Abstract
Limited data significantly hinders our capability of biothreat assessment of novel bacterial strains. Integration of data from additional sources that can provide context about the strain can address this challenge. Datasets from different sources, however, are generated with a specific objective and which makes integration challenging. Here, we developed a deep learning-based approach called the neural network embedding model (NNEM) that integrates data from conventional assays designed to classify species with new assays that interrogate hallmarks of pathogenicity for biothreat assessment. We used a dataset of metabolic characteristics from a de-identified set of known bacterial strains that the Special Bacteriology Reference Laboratory (SBRL) of the Centers for Disease Control and Prevention (CDC) has curated for use in species identification. The NNEM transformed results from SBRL assays into vectors to supplement unrelated pathogenicity assays from de-identified microbes. The enrichment resulted in a significant improvement in accuracy of 9% for biothreat. Importantly, the dataset used in our analysis is large, but noisy. Therefore, the performance of our system is expected to improve as additional types of pathogenicity assays are developed and deployed. The proposed NNEM strategy thus provides a generalizable framework for enrichment of datasets with previously collected assays indicative of species.
Introduction
Pathogens can exhibit a diverse set of properties, such as antibiotic resistance, host cell adherence or host cell cytotoxicity. For example, a pathogenic strain might be toxic but not antibiotic resistant, or vice versa. Integrating data from multiple sources, each of which examines different properties, allows each dataset to provide information another source lacks1. Consequently, models aiming to predict pathogenic potential can be made more effective by integrating results from more than one phenotypic assay2,3. For these efforts, data integration is not trivial and the challenge is further compounded when researchers want to include data generated in prior experiments to enhance the analysis of current observations4,5,6. The prior datasets are often collected with a specific objective in mind (e.g., measure substrate utilization of a bacterium) and so often must be renormalized or harmonized to enable integration and downstream analysis with data from other experiments.
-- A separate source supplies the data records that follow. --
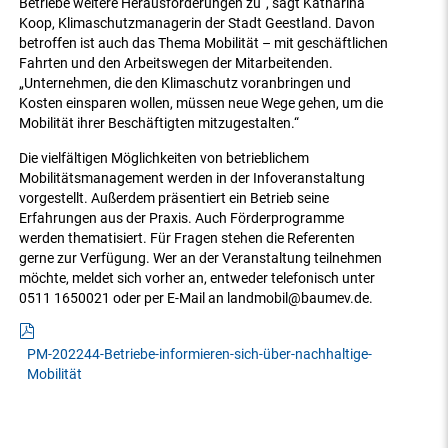
Betriebe weitere Herausforderungen zu“, sagt Katharina
Koop, Klimaschutzmanagerin der Stadt Geestland. Davon
betroffen ist auch das Thema Mobilität – mit geschäftlichen
Fahrten und den Arbeitswegen der Mitarbeitenden.
„Unternehmen, die den Klimaschutz voranbringen und
Kosten einsparen wollen, müssen neue Wege gehen, um die
Mobilität ihrer Beschäftigten mitzugestalten.“
Die vielfältigen Möglichkeiten von betrieblichem
Mobilitätsmanagement werden in der Infoveranstaltung
vorgestellt. Außerdem präsentiert ein Betrieb seine
Erfahrungen aus der Praxis. Auch Förderprogramme
werden thematisiert. Für Fragen stehen die Referenten
gerne zur Verfügung. Wer an der Veranstaltung teilnehmen
möchte, meldet sich vorher an, entweder telefonisch unter
0511 1650021 oder per E-Mail an landmobil@baumev.de.
PM-202244-Betriebe-informieren-sich-über-nachhaltige-
Mobilität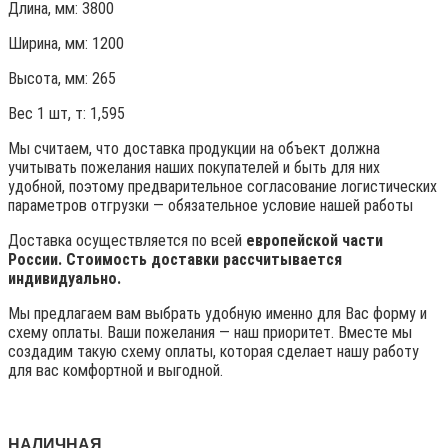
Длина, мм: 3800
Ширина, мм: 1200
Высота, мм:
265
Вес 1 шт, т:
1,595
Мы считаем, что доставка продукции на объект должна
учитывать пожелания наших покупателей и быть для них
удобной, поэтому предварительное согласование логистических
параметров отгрузки — обязательное условие нашей работы
Доставка осуществляется по всей
европейской части
России. Стоимость доставки рассчитывается
индивидуально.
Мы предлагаем вам выбрать удобную именно для Вас форму и
схему оплаты. Ваши пожелания — наш приоритет. Вместе мы
создадим такую схему оплаты, которая сделает нашу работу
для вас комфортной и выгодной.
НАЛИЧНАЯ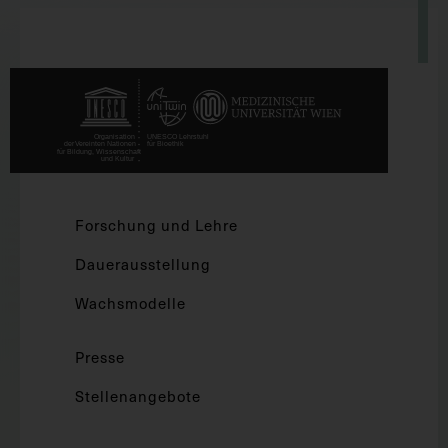
Forschung und Lehre
Dauerausstellung
Wachsmodelle
Presse
Stellenangebote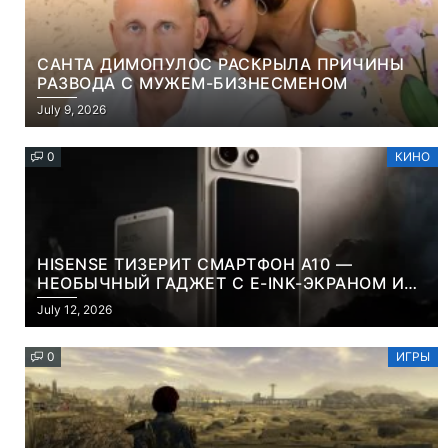
САНТА ДИМОПУЛОС РАСКРЫЛА ПРИЧИНЫ
РАЗВОДА С МУЖЕМ-БИЗНЕСМЕНОМ
July 9, 2026
0
КИНО
HISENSE ТИЗЕРИТ СМАРТФОН A10 —
НЕОБЫЧНЫЙ ГАДЖЕТ С E-INK-ЭКРАНОМ И
СЪЕМНОЙ LCD-ПАНЕЛЬЮ ДЛЯ ЦВЕТНОГО
July 12, 2026
КОНТЕНТА И СОЦСЕТЕЙ
0
ИГРЫ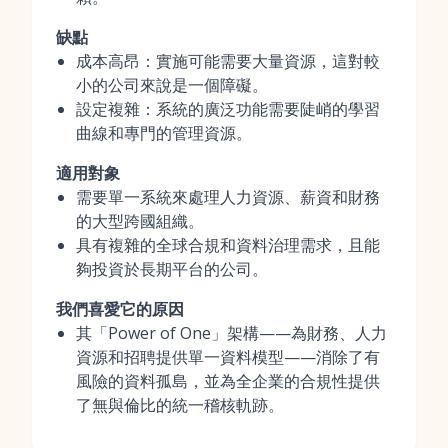
缺點
成本高昂：實施可能需要大量資源，這對較
小的公司來說是一個障礙。
設定複雜：系統的廣泛功能需要陡峭的學習
曲線和專門的管理資源。
適用對象
需要單一系統來處理人力資源、薪資和財務
的大型跨國組織。
具有複雜的全球合規和資料治理需求，且能
夠投資於長期平台的公司。
我們喜愛它的原因
其「Power of One」架構——為財務、人力
資源和招聘提供單一資料模型——消除了有
風險的資料孤島，並為全企業的合規性提供
了無與倫比的統一稽核軌跡。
Integration of data from the Centers for Disease Control and Prevention (CDC) Special Bacteriology Reference Laboratory (SBRL) into new assays provides an excellent example of this dataset integration challenge. The SBRL dataset has been under construction since the 1950s and contains curated results of more than 30 biochemical assay data from 28,000 bacterial strains that cover approximately 500 species. Prior to the ubiquity of WGS, these assays were the standard method used to identify bacterial strains. The assays include tests to determine substrate utilization and catalytic activities. Given its size and assay diversity, we hypothesized that this dataset which encoded aspects of a strain?EUR(TM)s identity could provide extra context for a model trained on hallmarks of pathogenicity to assess the threat posed by the bacteria. Here, context refers to the biochemical assays that were used to identify the strain. We recognize that there are newer, more precise techniques for species identification, such as sequencing or mass spectrometry analysis. Our goal here, however, was to take a large, curated prior dataset that was simple to parse but very noisy to see if the additional context about a strain would be useful before undertaking more complex tasks of sequencing or mass spectrometry. The CDC SBRL datasets associated the test results with a unique identifier for each strain, and the only information available for integration of the assays was the species of the bacteria. Therefore, to integrate this dataset with bacterial strains from our new experimental data that measured hallmarks of pathogenicity is non-trivial as the new experimental data represents a different set of tests as well as a different set of strains, with no common strain IDs. We therefore had to find a way to summarize the CDC SBRL data in a manner that would be useful to our machine learning algorithms trained with the pathogenicity assays.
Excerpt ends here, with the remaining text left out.